1) Your submission should include three files:
a. a complete and thorough written discussion of your analysis, in MS-Word format, including charts, graphs and/or tables as appropriate to illustrate all points;
b. your analysis spreadsheet, in MS-Excel format, including your original raw data in one tab, and all of your arranged and manipulated data and analysis, in other tabs in the same Excel file; and
c. a Turnitin Report for your discussion file, including Turnitin’s marked-up version of your work, the Originality Report, and the Final Review
2) A day or two before the due date, you should submit your Word file in the ‘DE Turnitin’ assignment. This will not be marked, and does not appear in the Grade Centre – it’s there only to allow you to get Turnitin reports to help with your spelling, grammar and syntax and to see if you’ve cited and referenced everything correctly and whether you’ve used too much borrowed material. Do not submit CSVs or spreadsheets in Turnitin – it doesn’t work out well!

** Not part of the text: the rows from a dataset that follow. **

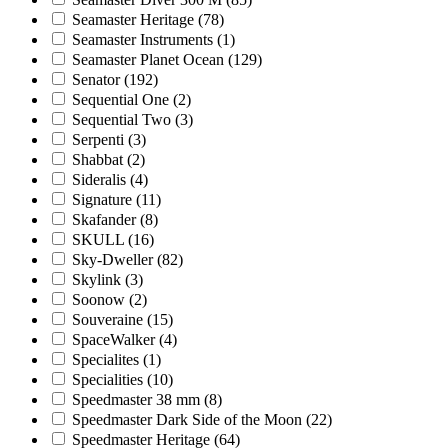
Seamaster Heritage
(78)
Seamaster Instruments
(1)
Seamaster Planet Ocean
(129)
Senator
(192)
Sequential One
(2)
Sequential Two
(3)
Serpenti
(3)
Shabbat
(2)
Sideralis
(4)
Signature
(11)
Skafander
(8)
SKULL
(16)
Sky-Dweller
(82)
Skylink
(3)
Soonow
(2)
Souveraine
(15)
SpaceWalker
(4)
Specialites
(1)
Specialities
(10)
Speedmaster 38 mm
(8)
Speedmaster Dark Side of the Moon
(22)
Speedmaster Heritage
(64)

You must submit all of your work in the ‘Dataset Exploration Part 4’ assignment by the given due date and time for your section, and it must be accompanied by your Turnitin report. If your work is not submitted on time, there is a penalty of 10% of the entire assignment per week late. If your work is submitted without a Turnitin report, there is a penalty of 5% on the entire assignment and your professor may submit your work in Turnitin regardless.
NOTE: If your Turnitin report is not ready before the due date and time, you should submit the Turnitin receipt with your other files, then submit ONLY the Turnitin report separately as soon as it is available. If you submit your Word and Excel files more than one time, only the last submission will be graded, and late penalties will be applied as appropriate.